Biden to STB: Screw the Environment

President Biden and Democrats in Congress want to spend trillions of dollars on a green new deal. But their true colors are revealed when it comes to railroad re-regulation: the needs of the environment are less important than the needs of labor unions and shippers who want the federal government to exercise more control over the railroads.

This container train is saving thousands of tons of greenhouse gas emissions, savings that will be lost if regulation allows trucks to capture some or all of this traffic. Photo by David Jordan.

This is made clear in a report that was released yesterday by the Reason Foundation. Written by the Antiplanner’s faithful ally, Marc Scribner, Pathways and Policy for 21st Century Freight Rail points out that railroads produce less than 10 percent as much carbon dioxide per ton-mile as trucks.
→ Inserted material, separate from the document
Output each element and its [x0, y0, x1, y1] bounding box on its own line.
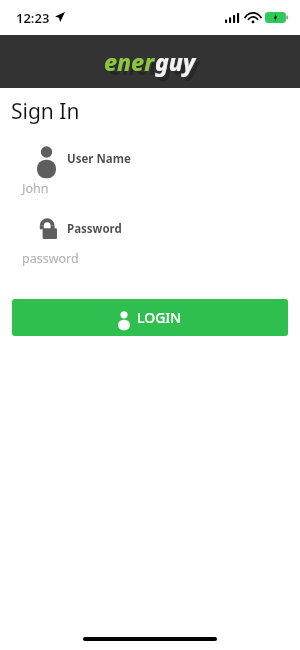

As the Antiplanner observed a few weeks ago, the railroads have become more competitive with trucks since deregulation took place in 1980. Continue reading

Transit Loses Steam in July

When measured as a percentage of pre-pandemic (2019) levels, Amtrak ridership grew from 63 percent in June to 68 percent in July while air travel grew from 74 percent to 80 percent. Transit ridership, however, fell slightly from 50.3 percent in June to 49.1 percent in July, according to data released yesterday by the Federal Transit Administration.

Airline numbers from the Transportation Security Administration; Amtrak numbers from July, 2021 and July, 2020 monthly performance reports; transit numbers from the National Transit Database; highway numbers for July are estimated but will be published soon by the Federal Highway Administration.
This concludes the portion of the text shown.